Kami kemudian berpelukan dan mencium pipi seperti biasanya. Melihat wajah mamaku yang tegar dan ceria membuat semangatku untuk menjalani hidup ini semakin menyala.

Sepeninggal mama, aku di rumah bersama kakak perempuanku saja. Aku kemudian membuka kamarnya untuk sekedar melihat kondisinya. Kamar kakakku hanya berisi sebuah kasur busa biasa tanpa dipan dan bantal guling saja. Tak ada barang lain karena kami kawatir bisa digunakan olehnya untuk mencoba bunuh diri lagi. Setelah kubuka pintunya langsung kutemui kak Dea masih meringkuk di atas tempat tidurnya seperti yang sudah-sudah. Dia hanya diam tanpa berbuat apa-apa.

“Kak... makan ya?” tanyaku sambil mendekatinya. Namun tak ada jawaban darinya.

“Makan yah kak!? Udah seharian kakak gak makan..” tawarku lagi. Biasanya memang dia tak pernah menjawab perkataan kami.

“Aku ambilin yah kak!? Aku suapin...” kataku kemudian keluar dari kamarnya dan mengambil makanan.

Beberapa saat kemudian aku kembali ke kamar kakakku. Kutemui dia sudah duduk di atas tempat tidurnya. Biasanya itu pertanda kalau dia setuju dengan tawaran kami.

“Makan ya kak!? Vendi suapin...” kataku lagi sambil menyendok makanan lalu ku arahkan pada mulut kakak perempuanku. Syukur kali ini dia nurut padaku, karena tak jarang dia memberontak dan tak ingin ada orang lain di dekatnya.

Sambil meenyuapi kakakku, pandanganku kusapukan pada tubuh kakak perempuanku itu. Meski rambutnya yang panjang di bawah punggung itu acak-acakan tapi penampilannya masih terlihat biasa saja. Wajahnya yang sudah lama tak tersentuh make-up itu juga masih terlihat cantik. Hanya saja bau badannya mulai tak sedap karena sudah dua hari dia tak mandi. Sebenarnya kalau mama tak sibuk biasanya mama yang memandikan kak Dea.

“Habis makan kakak mandi yah!?” tawarku lagi, tapi dia terus-menerus diam. Kuteruskan dulu suapan makanan ke dalam mulutnya sampai habis.

Setelah makanan di atas piring yang kubawa habis, aku kemudian pergi ke depan untuk mengunci pagar dan pintu depan rumah sekalian. Aku tak mau ambil resiko kakak perempuanku bisa melarikan diri dari pengawasanku. Setelah itu aku kembali ke dalam kamarnya untuk merayunya supaya mau mandi.

“Ayo kak.. mandi, aku siapin air hangat yah!?” tawarku lagi. Lagi-lagi dia hanya diam membisu.

“Kak.. kalo kakak gak peduli sama diri kakak, tapi kakak apa gak sayang sama adek?” ucapku menatap wajahnya.

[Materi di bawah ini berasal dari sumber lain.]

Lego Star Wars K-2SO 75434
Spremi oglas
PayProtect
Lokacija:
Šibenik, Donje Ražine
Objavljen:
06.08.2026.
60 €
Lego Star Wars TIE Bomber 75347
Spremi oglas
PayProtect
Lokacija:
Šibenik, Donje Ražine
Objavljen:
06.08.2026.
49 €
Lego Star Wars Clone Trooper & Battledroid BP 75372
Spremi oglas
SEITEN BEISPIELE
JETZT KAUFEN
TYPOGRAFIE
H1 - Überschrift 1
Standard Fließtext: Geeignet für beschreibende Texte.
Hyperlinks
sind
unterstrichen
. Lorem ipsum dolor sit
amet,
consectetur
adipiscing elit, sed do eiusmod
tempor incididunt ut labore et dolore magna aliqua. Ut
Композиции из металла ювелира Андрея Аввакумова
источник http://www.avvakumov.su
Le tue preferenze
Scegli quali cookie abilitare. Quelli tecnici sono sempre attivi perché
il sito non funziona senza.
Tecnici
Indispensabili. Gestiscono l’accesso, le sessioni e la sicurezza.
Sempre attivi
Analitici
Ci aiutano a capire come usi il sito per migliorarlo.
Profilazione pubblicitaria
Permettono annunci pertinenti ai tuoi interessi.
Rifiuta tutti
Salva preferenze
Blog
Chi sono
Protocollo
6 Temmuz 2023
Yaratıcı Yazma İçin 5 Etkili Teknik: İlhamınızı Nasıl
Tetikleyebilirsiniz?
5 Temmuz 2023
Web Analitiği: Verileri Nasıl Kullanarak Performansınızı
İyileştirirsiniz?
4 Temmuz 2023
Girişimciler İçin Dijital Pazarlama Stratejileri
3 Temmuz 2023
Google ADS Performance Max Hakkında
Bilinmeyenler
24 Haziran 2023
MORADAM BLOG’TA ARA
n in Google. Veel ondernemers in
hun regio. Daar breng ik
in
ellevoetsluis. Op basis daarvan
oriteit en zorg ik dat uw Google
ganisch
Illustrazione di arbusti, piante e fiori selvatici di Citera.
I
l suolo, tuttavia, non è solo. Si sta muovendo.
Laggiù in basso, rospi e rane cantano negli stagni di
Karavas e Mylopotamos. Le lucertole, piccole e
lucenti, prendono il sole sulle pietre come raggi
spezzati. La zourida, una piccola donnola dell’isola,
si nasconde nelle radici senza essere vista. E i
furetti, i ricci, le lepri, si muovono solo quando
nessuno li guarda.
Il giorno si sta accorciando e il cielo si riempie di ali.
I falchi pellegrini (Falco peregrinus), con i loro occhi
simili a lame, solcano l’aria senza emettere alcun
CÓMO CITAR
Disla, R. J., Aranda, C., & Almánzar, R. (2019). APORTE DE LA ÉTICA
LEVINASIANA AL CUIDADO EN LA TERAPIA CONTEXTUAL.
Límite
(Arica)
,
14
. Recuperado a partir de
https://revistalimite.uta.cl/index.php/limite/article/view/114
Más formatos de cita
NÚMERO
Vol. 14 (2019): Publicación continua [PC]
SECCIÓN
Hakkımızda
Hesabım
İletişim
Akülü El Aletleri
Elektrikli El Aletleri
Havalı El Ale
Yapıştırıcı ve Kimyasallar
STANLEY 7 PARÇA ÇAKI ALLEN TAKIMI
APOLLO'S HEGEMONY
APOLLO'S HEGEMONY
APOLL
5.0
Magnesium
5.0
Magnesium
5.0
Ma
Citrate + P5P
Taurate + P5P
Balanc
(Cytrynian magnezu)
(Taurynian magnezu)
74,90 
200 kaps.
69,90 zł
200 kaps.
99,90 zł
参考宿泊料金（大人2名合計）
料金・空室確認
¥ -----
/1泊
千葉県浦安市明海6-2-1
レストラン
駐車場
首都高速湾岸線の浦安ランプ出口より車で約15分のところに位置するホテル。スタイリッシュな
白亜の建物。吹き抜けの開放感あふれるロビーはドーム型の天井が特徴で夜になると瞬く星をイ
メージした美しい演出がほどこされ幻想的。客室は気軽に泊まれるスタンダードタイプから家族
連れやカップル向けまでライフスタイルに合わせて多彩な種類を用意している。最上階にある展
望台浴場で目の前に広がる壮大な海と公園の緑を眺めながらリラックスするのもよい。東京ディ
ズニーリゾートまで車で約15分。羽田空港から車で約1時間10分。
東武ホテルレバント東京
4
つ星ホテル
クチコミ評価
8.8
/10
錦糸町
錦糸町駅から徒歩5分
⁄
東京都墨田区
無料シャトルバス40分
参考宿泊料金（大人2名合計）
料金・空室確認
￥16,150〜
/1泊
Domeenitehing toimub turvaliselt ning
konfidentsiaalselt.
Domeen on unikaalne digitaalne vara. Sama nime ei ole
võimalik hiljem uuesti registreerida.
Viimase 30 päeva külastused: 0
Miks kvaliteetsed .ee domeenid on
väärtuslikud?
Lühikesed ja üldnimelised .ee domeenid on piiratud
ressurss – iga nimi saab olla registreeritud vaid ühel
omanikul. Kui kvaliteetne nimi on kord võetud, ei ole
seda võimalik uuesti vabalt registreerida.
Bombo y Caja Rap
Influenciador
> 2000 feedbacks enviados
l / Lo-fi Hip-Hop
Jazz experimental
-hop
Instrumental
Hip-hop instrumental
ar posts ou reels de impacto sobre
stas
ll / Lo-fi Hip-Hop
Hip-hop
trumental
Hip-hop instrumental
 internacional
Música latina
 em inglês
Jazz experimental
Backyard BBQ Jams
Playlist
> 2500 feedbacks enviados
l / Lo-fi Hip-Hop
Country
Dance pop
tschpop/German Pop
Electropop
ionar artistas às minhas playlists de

“Adek udah rela merawat kakak, adek ikhlas kok.. tapi jangan sia-siakan rasa sayang adek kak...”

Kak Dea masih diam membisu. Aku mulai merasakan kalau tawaranku akan ditolaknya. Aku tahu dan sadar, biasanya yang akan memandikan kakakku itu adalah mama. Mungkin dia tak mau karena tak ada mama di sini.

“Yaudah deh kak... istirahat aja.. aku mau kerja dulu” ujarku. Setelah itu aku berdiri hendak meninggalkannya lagi. Tapi tiba-tiba tanganku dipegangnya.

“Gimana kak? Mandi yah.. bersihin badan kakak.. kakak sayang sama adek kan?” tanyaku lagi, dia mengangguk.

Dengan lembut aku bimbing dirinya menuju ke kamar mandi. Kutuangkan air hangat ke dalam bak yang ada di kamar mandi. Setelahnya aku berhenti, tak berani berbuat lebih karena aku juga bingung dan tak tahu apa yang biasanya dilakukan mama saat memandikan kakak perempuanku itu.

“Kakak mandi sendiri yah” ucapku di depan pintu kamar mandi. lagi-lagi kak Dea malah diam berdiri tanpa berbuat apa-apa.

“Kakak mau... emm.. mau Vendi yang mandiin?” tanyaku ragu, tanpa kuduga rupanya kak Dea malah mengangguk.

“Tapi... aku gak bisa kak.. kakak mandi sendiri aja yah?” balasku.

Setelah mendengar penolakanku kak Dea malah keluar dari kamar mandi. Dia kemudian menuju kamarnya lagi. Mengetahui itu aku langsung memegang lagi tangannya dan menariknya lagi menuju kamar mandi.

“i-iiya deh kak... ayo Vendi temenin kakak mandi”

Kak Dea kembali menuruti perkataanku. Dia kembali masuk ke dalam kamar mandi tapi dengan aku juga ada di dalamnya.

“Maaf ya kak.. adek lancang” kataku yang mulai menarik kaos merah yang menutupi tubuh bagian atasnya.

Begitu kaos itu terlepas langsung terlihatlah dua bukit kembar milik kakak perempuanku. Aku tahu kalau selama ini kak Dea tidak memakai Bra, tapi baru kali ini aku beneran melihat payudaranya. Montok banget cuy!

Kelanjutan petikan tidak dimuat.